Dopo il rinnovo fino al 2028 con l'Ospitaletto Franciacorta, mister Andrea Quaresmini è stato ospite di 'A Tutta C', trasmissione in onda su TMW Radio e iL61.
L’Ospitaletto è stata una delle rivelazioni della passata stagione. Non era in un girone semplice, tutt’altro: da neopromossa nel girone A ha disputato un ottimo campionato, conquistando una salvezza piuttosto tranquilla con tre giornate d’anticipo. È di ieri la notizia del rinnovo con il tecnico Andrea Quaresmini, che ha firmato un contratto biennale fino al 30 giugno 2028. Per parlare delle sensazioni che si respirano a Ospitaletto Franciacorta, chi meglio del diretto interessato?
"Sì, è stata una stagione complicata e difficile. Come hai detto tu, da neopromossi e con una squadra molto giovane è stata una bella soddisfazione raggiungere la salvezza con tre giornate d’anticipo. Ci ripresentiamo quest’anno con tanto entusiasmo, convinti di aver creato delle basi importanti per cercare di migliorare il campionato scorso, almeno in termini di punti. Il nostro obiettivo è sì la salvezza, ma cercando di superare i 45 punti dell’anno scorso".
Un tassello importante è stata la sua riconferma. Questo è indice che c’è un progetto serio, in un periodo in cui i progetti spesso vengono meno.
"Sono molto contento di questo rinnovo. Comincio il quarto anno all’Ospitaletto, una società che mi ha sempre fatto sentire stima e fiducia. Ci sono tutti i presupposti per fare un’altra annata importante, sapendo che dovremo passare da tanto sacrificio. La linea guida sarà simile a quella dell’anno scorso: squadra giovane, tanta fame e tanta fatica per ottenere la salvezza. Abbiamo qualche indicazione in più rispetto all’anno scorso grazie all’esperienza accumulata. Ho la convinzione di poter lavorare al meglio per raggiungere un obiettivo importante. Per una società piccola ma seria e in crescita come l’Ospitaletto, mantenere la categoria sarebbe un passo fondamentale anche per lo sviluppo societario".
Ha parlato di voler migliorare lo score di punti della scorsa stagione. Dove sente che la squadra debba migliorare a livello tecnico e di mentalità per superare quei 45 punti?

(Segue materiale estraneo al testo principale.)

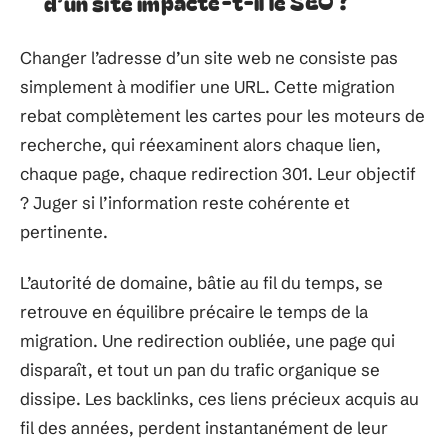
d’un site impacte-t-il le SEO ?
Changer l’adresse d’un site web ne consiste pas
simplement à modifier une URL. Cette migration
rebat complètement les cartes pour les moteurs de
recherche, qui réexaminent alors chaque lien,
chaque page, chaque redirection 301. Leur objectif
? Juger si l’information reste cohérente et
pertinente.
L’autorité de domaine, bâtie au fil du temps, se
retrouve en équilibre précaire le temps de la
migration. Une redirection oubliée, une page qui
disparaît, et tout un pan du trafic organique se
dissipe. Les backlinks, ces liens précieux acquis au
fil des années, perdent instantanément de leur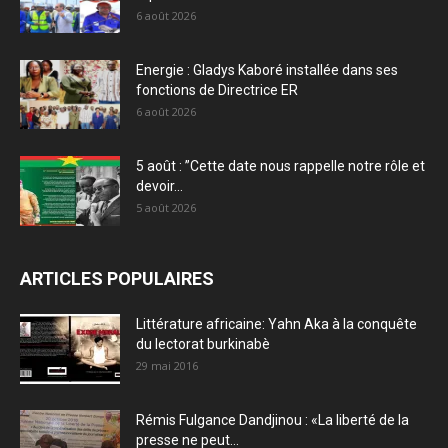
6 août 2026
Energie : Gladys Kaboré installée dans ses
fonctions de Directrice ER
6 août 2026
5 août : ”Cette date nous rappelle notre rôle et
devoir...
5 août 2026
ARTICLES POPULAIRES
Littérature africaine: Yahn Aka à la conquête
du lectorat burkinabè
29 mai 2016
Rémis Fulgance Dandjinou : «La liberté de la
presse ne peut...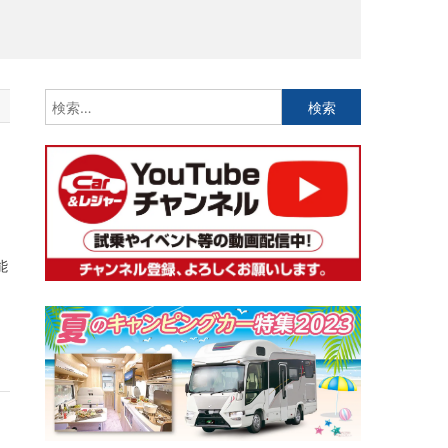
検
索:
と
能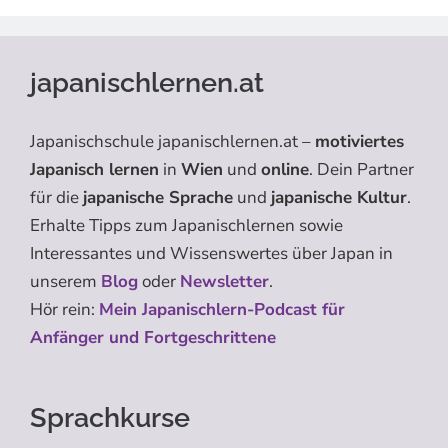
japanischlernen.at
Japanischschule japanischlernen.at –
motiviertes
Japanisch lernen
in
Wien
und
online
. Dein Partner
für die
japanische Sprache
und
japanische Kultur
.
Erhalte Tipps zum Japanischlernen sowie
Interessantes und Wissenswertes über Japan in
unserem
Blog
oder
Newsletter
.
Hör rein:
Mein Japanischlern-Podcast für
Anfänger und Fortgeschrittene
Sprachkurse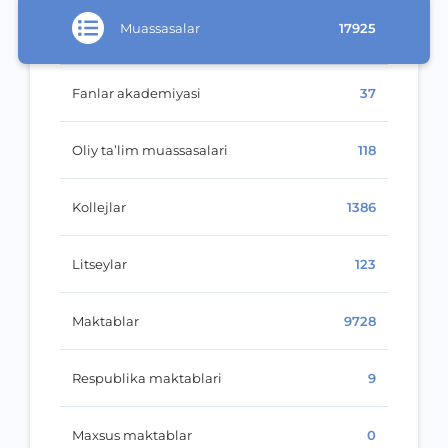
Muassasalar
17925
Fanlar akademiyasi
37
Oliy ta’lim muassasalari
118
Kollejlar
1386
Litseylar
123
Maktablar
9728
Respublika maktablari
9
Maxsus maktablar
0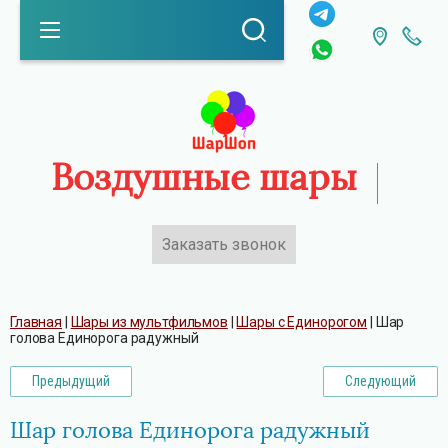
Воздушные шары
Заказать звонок
Каталог
Главная
 | 
Шары из мультфильмов
 | 
Шары с Единорогом
 | 
Шар 
голова Единорога радужный
Предыдущий
Следующий
Шар голова Единорога радужный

"Sicuramente dobbiamo migliorare quello che abbiamo dimostrato verso la fine del campionato, commettendo meno errori di gioventù. L’anno scorso, soprattutto nelle prime partite, abbiamo pagato inesperienza e disattenzione. Quest’anno bisogna partire consapevoli della propria forza, mettendo qualcosa in più sotto l’aspetto della personalità: voler condurre il gioco, avere maggiore continuità. Sono piccoli passi che questa squadra può fare e che possono darci un’identità più solida. Non sarà facile, ma per avere ambizione e alzare l’asticella bisogna ragionare così. L’obiettivo principale della società resta la salvezza, ma come gruppo dobbiamo provare a migliorare quanto fatto l’anno scorso. Penso che, al di là del mercato, l’ossatura possa rimanere la stessa e abbia la qualità per ambire a questo risultato".
Proprio sul mercato: l’ossatura rimarrà la stessa, ma dove si dovrà intervenire principalmente sull’organico?

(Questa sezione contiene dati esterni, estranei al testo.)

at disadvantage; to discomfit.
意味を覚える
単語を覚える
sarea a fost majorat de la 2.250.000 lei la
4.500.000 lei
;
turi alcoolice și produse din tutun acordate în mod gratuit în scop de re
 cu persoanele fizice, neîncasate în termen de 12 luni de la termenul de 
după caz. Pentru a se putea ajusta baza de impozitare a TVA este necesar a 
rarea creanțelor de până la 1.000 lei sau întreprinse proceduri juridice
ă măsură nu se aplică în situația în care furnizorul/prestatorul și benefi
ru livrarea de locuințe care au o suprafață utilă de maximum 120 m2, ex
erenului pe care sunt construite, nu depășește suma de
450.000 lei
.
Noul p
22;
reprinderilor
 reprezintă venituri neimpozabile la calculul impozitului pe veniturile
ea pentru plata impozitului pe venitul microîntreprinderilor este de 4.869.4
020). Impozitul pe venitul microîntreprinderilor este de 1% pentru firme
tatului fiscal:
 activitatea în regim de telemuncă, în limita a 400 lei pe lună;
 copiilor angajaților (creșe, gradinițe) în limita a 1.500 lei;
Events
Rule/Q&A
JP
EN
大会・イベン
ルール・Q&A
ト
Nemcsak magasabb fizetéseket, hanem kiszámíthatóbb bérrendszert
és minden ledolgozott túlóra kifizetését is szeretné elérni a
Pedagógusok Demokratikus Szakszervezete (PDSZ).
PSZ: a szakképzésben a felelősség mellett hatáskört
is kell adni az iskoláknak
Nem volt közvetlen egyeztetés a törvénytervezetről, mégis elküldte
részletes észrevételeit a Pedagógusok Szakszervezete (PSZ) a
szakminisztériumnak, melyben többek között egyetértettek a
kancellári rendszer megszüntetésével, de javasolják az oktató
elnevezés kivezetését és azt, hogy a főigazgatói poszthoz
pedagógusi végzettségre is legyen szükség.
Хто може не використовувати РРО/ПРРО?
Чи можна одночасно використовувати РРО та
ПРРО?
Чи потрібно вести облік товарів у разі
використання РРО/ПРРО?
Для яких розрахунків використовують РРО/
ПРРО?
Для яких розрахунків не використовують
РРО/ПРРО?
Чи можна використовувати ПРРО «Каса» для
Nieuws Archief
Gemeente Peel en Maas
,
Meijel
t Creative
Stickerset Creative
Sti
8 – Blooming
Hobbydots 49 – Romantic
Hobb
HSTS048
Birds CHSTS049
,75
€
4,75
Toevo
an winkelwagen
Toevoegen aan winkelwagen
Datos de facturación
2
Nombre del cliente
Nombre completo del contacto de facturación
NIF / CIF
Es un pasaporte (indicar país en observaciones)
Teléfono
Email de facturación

"Abbiamo 3-4 giocatori che sono un po’ ambiti, quindi vedremo quanti ne andranno via. L’ossatura principale dovrebbe rimanere. Avremo probabilmente bisogno di rinforzi sugli esterni offensivi, per avere maggiore qualità nella fase propositiva: in tante situazioni siamo stati un po’ corti su questo aspetto. In base alle uscite, dovremo portare dentro giocatori che abbiano la stessa fame e voglia di chi è già qui".
Prima di salutarla, una sua visione sui playoff. Voi avete affrontato solo l’Union Brescia tra le quattro semifinaliste. Domani i lombardi se la vedranno con la Salernitana, mentre l’Ascoli ha ipotecato la finale battendo 4-0 il Catania all’andata.

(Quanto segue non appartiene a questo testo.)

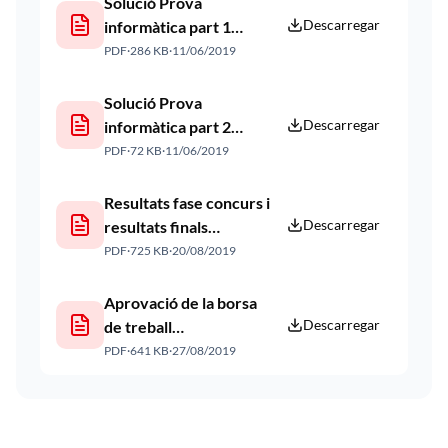
Solució Prova
Descarregar
informàtica part 1
(Publicat a la web
PDF
·
286 KB
·
11/06/2019
11/06/2019)
Solució Prova
Descarregar
informàtica part 2
(Publicat a la web
PDF
·
72 KB
·
11/06/2019
11/06/2019)
Resultats fase concurs i
Descarregar
resultats finals
provisionals
PDF
·
725 KB
·
20/08/2019
Aprovació de la borsa
Descarregar
de treball
d'Administratiu
PDF
·
641 KB
·
27/08/2019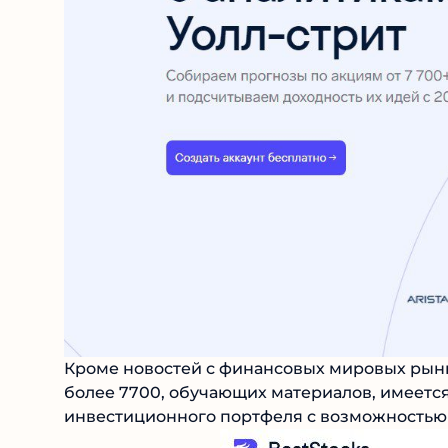
Кроме новостей с финансовых мировых рынк
более 7700, обучающих материалов, имеется
инвестиционного портфеля с возможностью 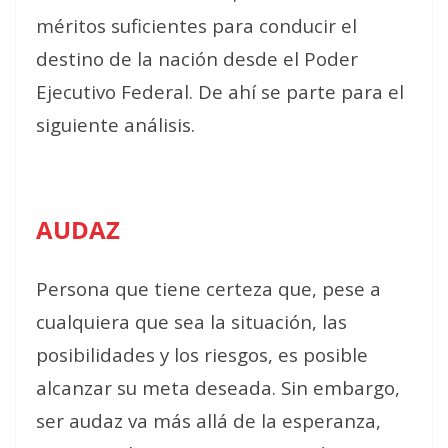
méritos suficientes para conducir el
destino de la nación desde el Poder
Ejecutivo Federal. De ahí se parte para el
siguiente análisis.
AUDAZ
Persona que tiene certeza que, pese a
cualquiera que sea la situación, las
posibilidades y los riesgos, es posible
alcanzar su meta deseada. Sin embargo,
ser audaz va más allá de la esperanza,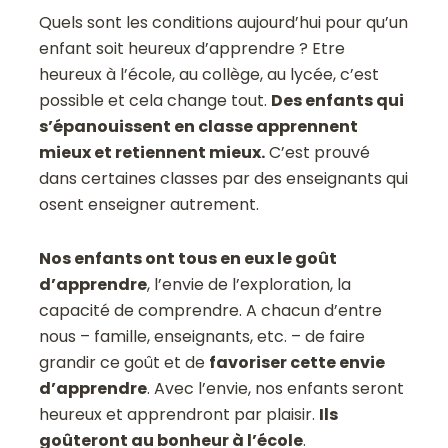
Quels sont les conditions aujourd’hui pour qu’un
enfant soit heureux d’apprendre ? Etre
heureux à l’école, au collège, au lycée, c’est
possible et cela change tout.
Des enfants qui
s’épanouissent en classe apprennent
mieux et retiennent mieux.
C’est prouvé
dans certaines classes par des enseignants qui
osent enseigner autrement.
Nos enfants ont tous en eux le goût
d’apprendre
, l’envie de l’exploration, la
capacité de comprendre. A chacun d’entre
nous – famille, enseignants, etc. – de faire
grandir ce goût et de
favoriser cette envie
d’apprendre
. Avec l’envie, nos enfants seront
heureux et apprendront par plaisir.
Ils
goûteront au bonheur à l’école
.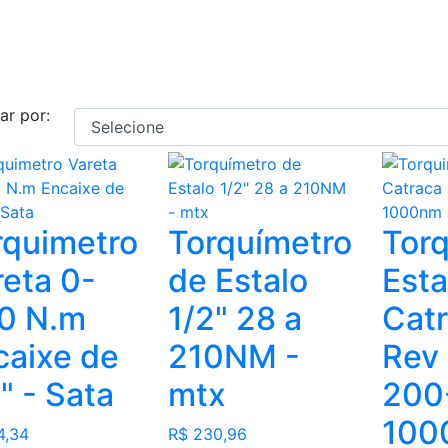
ar por:
rquimetro
Torquímetro
Tor
reta 0-
de Estalo
Esta
0 N.m
1/2" 28 a
Cat
caixe de
210NM -
Rev 
" - Sata
mtx
200
100
4,34
R$ 230,96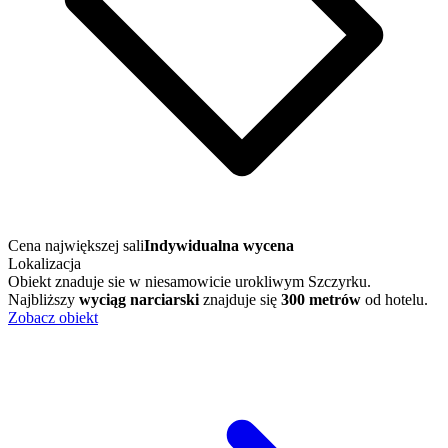
Cena największej sali
Indywidualna wycena
Lokalizacja
Obiekt znaduje sie w niesamowicie urokliwym Szczyrku.
Najbliższy
wyciąg narciarski
znajduje się
300 metrów
od hotelu.
Zobacz obiekt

"Noi, essendo bresciani, tifiamo ovviamente per il Brescia. Penso abbia fatto un’ottima partita domenica. Il risultato è ancora molto aperto perché la Salernitana è una squadra tosta. Tra le quattro, credo che l’Ascoli sia la squadra più accreditata per la promozione: sia per quello che ha dimostrato sul campo contro il Catania, sia per qualità di gioco, organizzazione, equilibrio e qualità dei singoli. È una squadra molto forte. Noi facciamo il tifo per il Brescia".